Vocabulary Words d’Jour

I am a slacker. I feel I should be more productive. Doing more. Serving others more. Alas, I have been rather dilatory lately. (Lately??? Try the last 5 years . . . ) Since today is a holiday and I didn’t have to go to work, I’ve been spending some time trying to get things organized so that I can get on that ‘doing more’ cycle, and have the I’m-a-hamster-running-on-a-wheel feeling. Doesn’t that sound exciting? (My husband thinks I should have my head examined . . . )

Dilatory (dil-uh–tohr-ee) is an adjective that means tending to delay or procrastinate. Being slow or tardy. I have definitely delayed getting on top of things. I have procrastinated getting organized. I have definitely been slow and slothful. I’m trying to NOT be dilatory any more.

Children can be dilatory when it comes to cleaning their rooms. Business people under pressure can be dilatory (slow or tardy) at following through with some of their obligations if they feel they are overwhelmed and don’t have time. (If you’re one of those folks, you might want to read Getting Things Done: The Art of Stress-Free Productivity by David Allen. I overcame my dilatoriness and have started reading that book. Most interesting!)

This morning we got about 10 inches of snow in about 4 hours. After shoveling our double driveway and sidewalk, I went to my 80 year-old widowed mother’s home to shovel her snow. Because of the storm, I felt it was exigent that I help her with her snow removal. (She lives in a senior citizen community where that is supposed to be taken care of but somehow it doesn’t get taken care of very often.)

Exigent (ek-si-juhnt )is an adjective that means requiring immediate action or aid. Something is urgent or pressing. I felt that this situation called for immediate action. If I didn’t do it, she would try to do it herself. Lots of snow + little old lady = possible broken hip.

It was an amazing situation. It was almost snowing faster than I could shovel. I would get one section cleared and start on another one and the first section would have 4 inches of snow again!! My husband has wanted a 4-wheeler with a snow blade and I have been resistant. Today, I sing a different song . . .

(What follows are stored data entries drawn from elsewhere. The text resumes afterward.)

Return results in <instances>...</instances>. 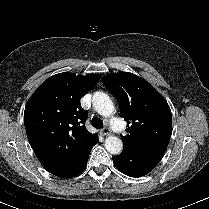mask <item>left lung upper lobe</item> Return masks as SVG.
Returning a JSON list of instances; mask_svg holds the SVG:
<instances>
[{
	"instance_id": "obj_1",
	"label": "left lung upper lobe",
	"mask_w": 209,
	"mask_h": 209,
	"mask_svg": "<svg viewBox=\"0 0 209 209\" xmlns=\"http://www.w3.org/2000/svg\"><path fill=\"white\" fill-rule=\"evenodd\" d=\"M102 81L127 121V135L121 136L123 149L162 157L172 134L167 101L146 80L129 72L107 75Z\"/></svg>"
}]
</instances>
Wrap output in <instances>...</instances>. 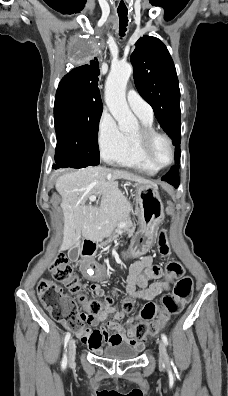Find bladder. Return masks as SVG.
<instances>
[{
    "instance_id": "31cf9c89",
    "label": "bladder",
    "mask_w": 228,
    "mask_h": 396,
    "mask_svg": "<svg viewBox=\"0 0 228 396\" xmlns=\"http://www.w3.org/2000/svg\"><path fill=\"white\" fill-rule=\"evenodd\" d=\"M140 349L130 343L120 342L107 345L98 354L111 360H132L138 357Z\"/></svg>"
}]
</instances>
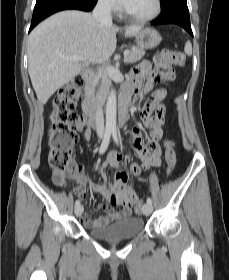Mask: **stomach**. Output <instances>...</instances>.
Instances as JSON below:
<instances>
[{
    "instance_id": "1",
    "label": "stomach",
    "mask_w": 229,
    "mask_h": 280,
    "mask_svg": "<svg viewBox=\"0 0 229 280\" xmlns=\"http://www.w3.org/2000/svg\"><path fill=\"white\" fill-rule=\"evenodd\" d=\"M135 40L141 49H152L159 45L162 38L155 29L144 28L135 35Z\"/></svg>"
}]
</instances>
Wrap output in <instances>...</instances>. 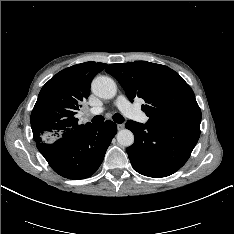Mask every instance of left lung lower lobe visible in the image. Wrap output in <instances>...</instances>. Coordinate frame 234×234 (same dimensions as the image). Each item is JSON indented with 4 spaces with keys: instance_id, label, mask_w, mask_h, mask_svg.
<instances>
[{
    "instance_id": "0a47b994",
    "label": "left lung lower lobe",
    "mask_w": 234,
    "mask_h": 234,
    "mask_svg": "<svg viewBox=\"0 0 234 234\" xmlns=\"http://www.w3.org/2000/svg\"><path fill=\"white\" fill-rule=\"evenodd\" d=\"M135 136L127 148L133 168L148 177H165L180 169L190 157L199 136V124H151L127 121Z\"/></svg>"
}]
</instances>
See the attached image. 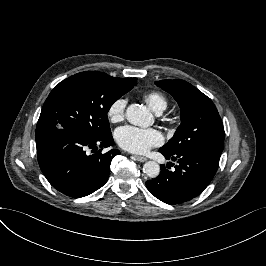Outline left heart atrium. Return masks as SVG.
<instances>
[{"instance_id":"1","label":"left heart atrium","mask_w":266,"mask_h":266,"mask_svg":"<svg viewBox=\"0 0 266 266\" xmlns=\"http://www.w3.org/2000/svg\"><path fill=\"white\" fill-rule=\"evenodd\" d=\"M115 139L125 150L133 153H144L163 142L162 133L155 128H141L124 125L116 129Z\"/></svg>"}]
</instances>
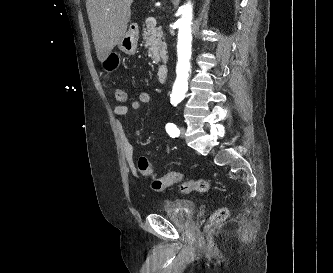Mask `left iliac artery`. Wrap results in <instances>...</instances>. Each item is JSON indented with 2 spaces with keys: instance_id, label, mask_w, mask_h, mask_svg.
<instances>
[{
  "instance_id": "44dca946",
  "label": "left iliac artery",
  "mask_w": 333,
  "mask_h": 273,
  "mask_svg": "<svg viewBox=\"0 0 333 273\" xmlns=\"http://www.w3.org/2000/svg\"><path fill=\"white\" fill-rule=\"evenodd\" d=\"M165 128H166L167 133H168L172 138H174V137H178L179 134H180V130H179L178 127H177L175 124H173V123H167Z\"/></svg>"
}]
</instances>
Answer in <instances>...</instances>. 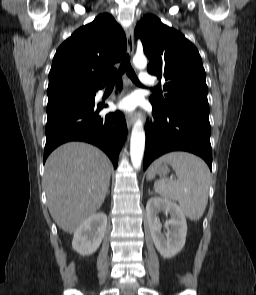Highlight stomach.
I'll use <instances>...</instances> for the list:
<instances>
[{
	"label": "stomach",
	"instance_id": "0dacf381",
	"mask_svg": "<svg viewBox=\"0 0 256 295\" xmlns=\"http://www.w3.org/2000/svg\"><path fill=\"white\" fill-rule=\"evenodd\" d=\"M156 172L160 175H166L168 172H169V168L164 165V164H160L158 167H157V170Z\"/></svg>",
	"mask_w": 256,
	"mask_h": 295
}]
</instances>
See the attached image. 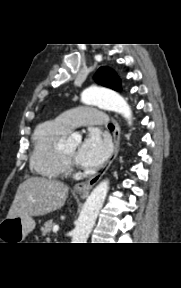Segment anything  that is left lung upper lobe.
I'll return each mask as SVG.
<instances>
[{
  "label": "left lung upper lobe",
  "mask_w": 181,
  "mask_h": 288,
  "mask_svg": "<svg viewBox=\"0 0 181 288\" xmlns=\"http://www.w3.org/2000/svg\"><path fill=\"white\" fill-rule=\"evenodd\" d=\"M96 82L116 91L121 90L120 79L116 72L109 67H101L96 75Z\"/></svg>",
  "instance_id": "1"
}]
</instances>
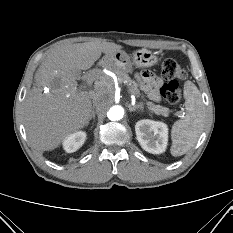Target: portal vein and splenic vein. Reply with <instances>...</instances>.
<instances>
[{
    "label": "portal vein and splenic vein",
    "mask_w": 233,
    "mask_h": 233,
    "mask_svg": "<svg viewBox=\"0 0 233 233\" xmlns=\"http://www.w3.org/2000/svg\"><path fill=\"white\" fill-rule=\"evenodd\" d=\"M91 83H92V79H91V78H88V80H87V82H86V84H85L84 87H87V86L91 85ZM128 92H129V91H128ZM132 98H134V95H132Z\"/></svg>",
    "instance_id": "obj_1"
}]
</instances>
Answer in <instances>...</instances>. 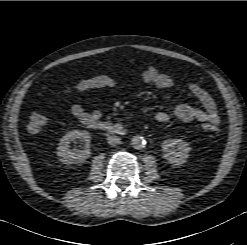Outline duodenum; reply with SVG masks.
<instances>
[{"label": "duodenum", "instance_id": "obj_1", "mask_svg": "<svg viewBox=\"0 0 247 245\" xmlns=\"http://www.w3.org/2000/svg\"><path fill=\"white\" fill-rule=\"evenodd\" d=\"M91 128L98 131L108 132L114 135H123L125 128L119 124H112L109 122H95L91 125Z\"/></svg>", "mask_w": 247, "mask_h": 245}]
</instances>
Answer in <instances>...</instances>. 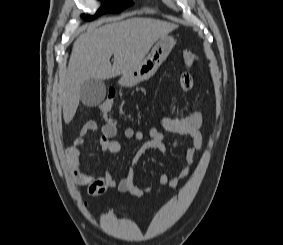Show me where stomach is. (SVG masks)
<instances>
[{"instance_id": "obj_1", "label": "stomach", "mask_w": 283, "mask_h": 245, "mask_svg": "<svg viewBox=\"0 0 283 245\" xmlns=\"http://www.w3.org/2000/svg\"><path fill=\"white\" fill-rule=\"evenodd\" d=\"M174 45L173 37L161 38L138 66L122 75L119 83L125 87H132L152 77L166 60Z\"/></svg>"}]
</instances>
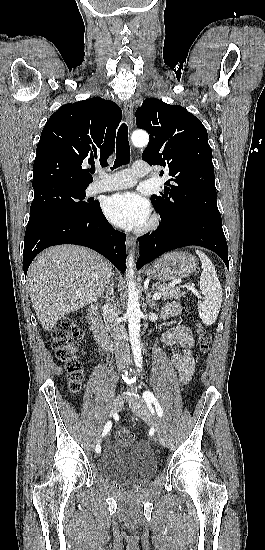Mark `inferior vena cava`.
Instances as JSON below:
<instances>
[{
    "label": "inferior vena cava",
    "mask_w": 265,
    "mask_h": 550,
    "mask_svg": "<svg viewBox=\"0 0 265 550\" xmlns=\"http://www.w3.org/2000/svg\"><path fill=\"white\" fill-rule=\"evenodd\" d=\"M108 289L107 285V291ZM103 310L105 312V324L109 328L113 339L117 368L123 370L131 363L127 332L119 321V311L113 299L107 300Z\"/></svg>",
    "instance_id": "602c4592"
}]
</instances>
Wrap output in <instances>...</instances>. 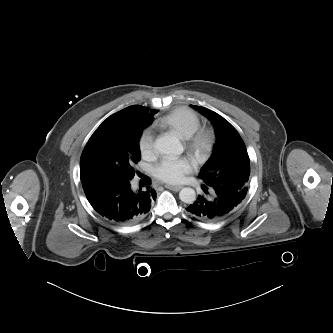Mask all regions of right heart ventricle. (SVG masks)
<instances>
[{"mask_svg": "<svg viewBox=\"0 0 333 333\" xmlns=\"http://www.w3.org/2000/svg\"><path fill=\"white\" fill-rule=\"evenodd\" d=\"M200 124L198 115L186 108L174 109L158 122L161 128L175 132L182 139L192 136L199 129Z\"/></svg>", "mask_w": 333, "mask_h": 333, "instance_id": "right-heart-ventricle-1", "label": "right heart ventricle"}]
</instances>
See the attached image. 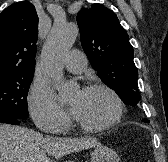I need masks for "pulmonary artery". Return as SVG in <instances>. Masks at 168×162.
Listing matches in <instances>:
<instances>
[{"mask_svg":"<svg viewBox=\"0 0 168 162\" xmlns=\"http://www.w3.org/2000/svg\"><path fill=\"white\" fill-rule=\"evenodd\" d=\"M63 64L68 71L81 73L87 67V57L80 50L74 49L66 54Z\"/></svg>","mask_w":168,"mask_h":162,"instance_id":"pulmonary-artery-1","label":"pulmonary artery"}]
</instances>
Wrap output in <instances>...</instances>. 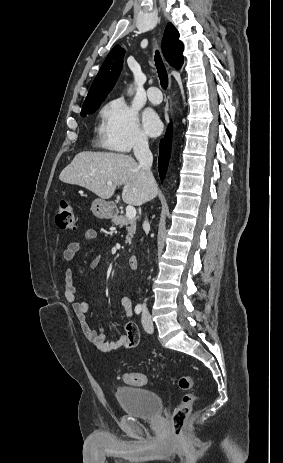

Exigent. If you don’t have any clean clothes to wear to work, you might feel that it was exigent to do laundry. A business owner might feel exigent to get newly hired employees trained. If a neighborhood child is lost, everyone might feel exigent in searching for the child. When something is urgent, pressing, or in need of immediate aid or action, the situation is exigent.

It is exigent that I now share another word! Prescience ( pree-shuhns) is a noun that means knowledge of actions or events before they occur. It means having foresight. Mothers sometimes have prescience about what their children will do. When our oldest was in kindergarten and it snowed while he was in school, I had prescience that he would not be home at the normal time because he would play in the snow on his way home. (The first time it happened, I panicked. Prescience came later.)

Moms can also have prescience to take sunscreen with them when their families go Bear Lake or to Moab. (Kids – even if they are over 22 years old — sometimes think that they won’t get sunburned. Moms know better . . . ) Moms also have prescience to take lots of water, Band-Aids, and munchies!

I think I should have had prescience that with all of the shoveling I did today, tomorrow I will be stiff and sore. Oh well. Maybe tomorrow I won’t feel too exigent to move about in a lively manner.